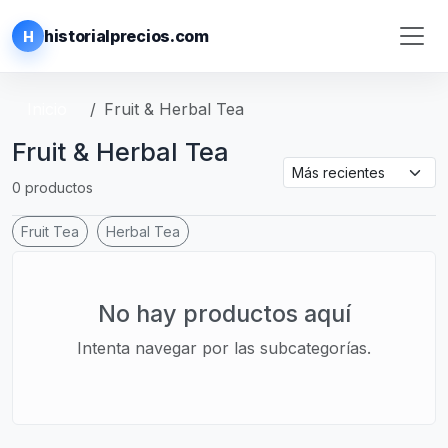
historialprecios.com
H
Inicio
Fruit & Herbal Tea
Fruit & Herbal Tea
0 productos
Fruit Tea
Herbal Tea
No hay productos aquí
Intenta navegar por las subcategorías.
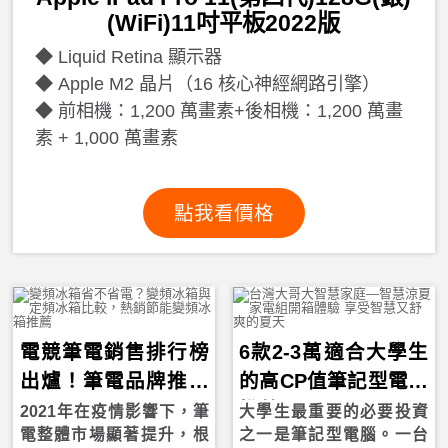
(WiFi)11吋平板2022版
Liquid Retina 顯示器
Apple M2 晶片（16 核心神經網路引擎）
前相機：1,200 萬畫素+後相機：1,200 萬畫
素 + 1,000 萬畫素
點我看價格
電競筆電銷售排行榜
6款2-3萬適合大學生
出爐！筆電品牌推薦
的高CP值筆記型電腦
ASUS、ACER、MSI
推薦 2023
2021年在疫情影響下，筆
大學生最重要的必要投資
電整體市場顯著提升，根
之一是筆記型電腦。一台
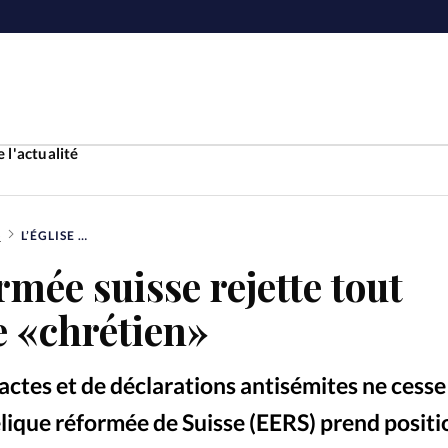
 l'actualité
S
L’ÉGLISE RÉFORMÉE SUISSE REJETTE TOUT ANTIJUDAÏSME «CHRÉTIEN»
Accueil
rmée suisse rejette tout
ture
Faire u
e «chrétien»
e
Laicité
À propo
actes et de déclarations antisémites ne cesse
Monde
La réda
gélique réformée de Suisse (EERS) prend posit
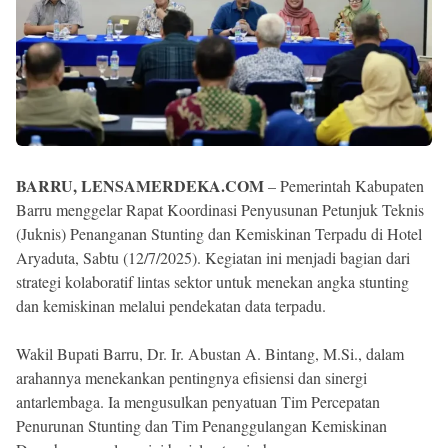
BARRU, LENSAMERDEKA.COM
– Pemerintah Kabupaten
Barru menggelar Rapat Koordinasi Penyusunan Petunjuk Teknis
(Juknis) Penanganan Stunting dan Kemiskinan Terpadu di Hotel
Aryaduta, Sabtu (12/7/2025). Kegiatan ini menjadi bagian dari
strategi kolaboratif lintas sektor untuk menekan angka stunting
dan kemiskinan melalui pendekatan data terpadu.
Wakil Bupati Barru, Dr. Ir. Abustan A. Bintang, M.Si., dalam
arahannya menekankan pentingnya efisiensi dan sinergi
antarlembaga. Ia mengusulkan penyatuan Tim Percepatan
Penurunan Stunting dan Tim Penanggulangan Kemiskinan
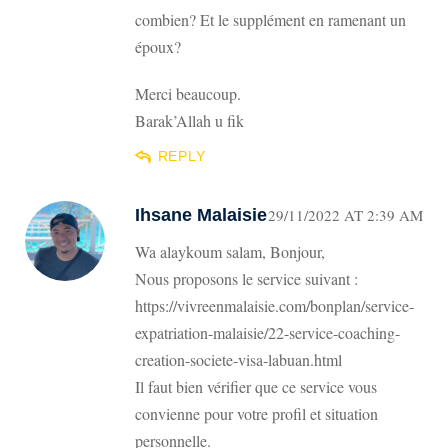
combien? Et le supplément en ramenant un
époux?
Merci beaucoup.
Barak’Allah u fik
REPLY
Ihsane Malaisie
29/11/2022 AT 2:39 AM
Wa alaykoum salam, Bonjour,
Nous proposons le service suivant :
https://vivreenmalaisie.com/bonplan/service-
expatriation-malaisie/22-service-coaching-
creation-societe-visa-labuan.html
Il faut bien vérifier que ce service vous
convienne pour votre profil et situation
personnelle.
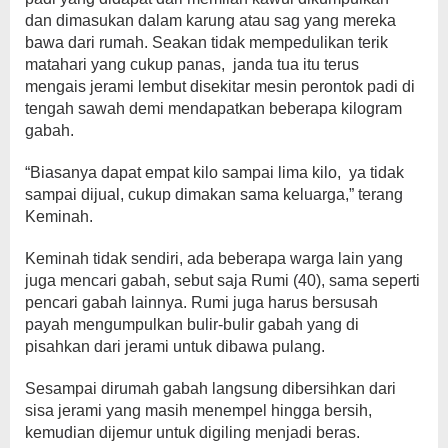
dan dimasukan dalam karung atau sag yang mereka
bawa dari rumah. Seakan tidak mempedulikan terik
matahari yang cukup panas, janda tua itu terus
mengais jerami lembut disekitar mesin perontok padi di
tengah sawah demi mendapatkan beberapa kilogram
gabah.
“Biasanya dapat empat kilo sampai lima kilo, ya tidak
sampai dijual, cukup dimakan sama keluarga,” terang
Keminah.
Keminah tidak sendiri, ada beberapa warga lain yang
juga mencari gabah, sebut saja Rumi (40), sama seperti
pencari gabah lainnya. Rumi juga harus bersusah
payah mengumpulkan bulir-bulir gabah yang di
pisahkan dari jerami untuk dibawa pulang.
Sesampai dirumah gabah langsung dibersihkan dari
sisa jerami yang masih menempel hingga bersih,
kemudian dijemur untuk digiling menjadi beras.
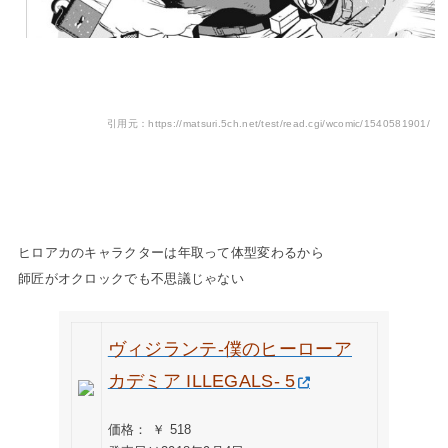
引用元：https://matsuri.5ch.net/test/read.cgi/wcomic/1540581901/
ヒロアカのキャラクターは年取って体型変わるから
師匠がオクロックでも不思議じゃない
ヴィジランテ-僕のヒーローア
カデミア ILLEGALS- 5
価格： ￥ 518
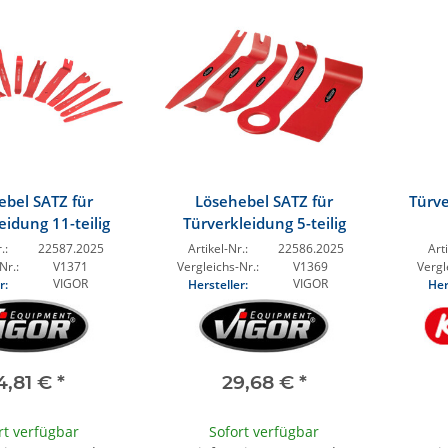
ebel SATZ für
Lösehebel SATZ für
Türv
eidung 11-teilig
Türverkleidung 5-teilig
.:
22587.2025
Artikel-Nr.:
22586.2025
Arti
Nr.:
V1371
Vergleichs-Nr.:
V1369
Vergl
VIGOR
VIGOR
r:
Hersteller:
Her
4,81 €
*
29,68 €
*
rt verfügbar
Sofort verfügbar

────────

### What to produce
All lines from the beginning of the material above through the line holding "kilo, ya tidak" are to be given again exactly, and no others; pictures do not go in.

### Exercise output
historialprecios.com
H
Inicio
Fruit & Herbal Tea
Fruit & Herbal Tea
0 productos
Fruit Tea
Herbal Tea
No hay productos aquí
Intenta navegar por las subcategorías.
(WiFi)11吋平板2022版
Liquid Retina 顯示器
Apple M2 晶片（16 核心神經網路引擎）
前相機：1,200 萬畫素+後相機：1,200 萬畫
素 + 1,000 萬畫素
點我看價格
電競筆電銷售排行榜
6款2-3萬適合大學生
出爐！筆電品牌推薦
的高CP值筆記型電腦
ASUS、ACER、MSI
推薦 2023
2021年在疫情影響下，筆
大學生最重要的必要投資
電整體市場顯著提升，根
之一是筆記型電腦。一台
 l'actualité
S
L’ÉGLISE RÉFORMÉE SUISSE REJETTE TOUT ANTIJUDAÏSME «CHRÉTIEN»
Accueil
rmée suisse rejette tout
ture
Faire u
e «chrétien»
e
Laicité
À propo
actes et de déclarations antisémites ne cesse
Monde
La réda
gélique réformée de Suisse (EERS) prend posit
BARRU, LENSAMERDEKA.COM
– Pemerintah Kabupaten
Barru menggelar Rapat Koordinasi Penyusunan Petunjuk Teknis
(Juknis) Penanganan Stunting dan Kemiskinan Terpadu di Hotel
Aryaduta, Sabtu (12/7/2025). Kegiatan ini menjadi bagian dari
strategi kolaboratif lintas sektor untuk menekan angka stunting
dan kemiskinan melalui pendekatan data terpadu.
Wakil Bupati Barru, Dr. Ir. Abustan A. Bintang, M.Si., dalam
arahannya menekankan pentingnya efisiensi dan sinergi
antarlembaga. Ia mengusulkan penyatuan Tim Percepatan
Penurunan Stunting dan Tim Penanggulangan Kemiskinan
combien? Et le supplément en ramenant un
époux?
Merci beaucoup.
Barak’Allah u fik
REPLY
Ihsane Malaisie
29/11/2022 AT 2:39 AM
Wa alaykoum salam, Bonjour,
Nous proposons le service suivant :
https://vivreenmalaisie.com/bonplan/service-
expatriation-malaisie/22-service-coaching-
creation-societe-visa-labuan.html
Il faut bien vérifier que ce service vous
convienne pour votre profil et situation
personnelle.
dan dimasukan dalam karung atau sag yang mereka
bawa dari rumah. Seakan tidak mempedulikan terik
matahari yang cukup panas, janda tua itu terus
mengais jerami lembut disekitar mesin perontok padi di
tengah sawah demi mendapatkan beberapa kilogram
gabah.
“Biasanya dapat empat kilo sampai lima kilo, ya tidak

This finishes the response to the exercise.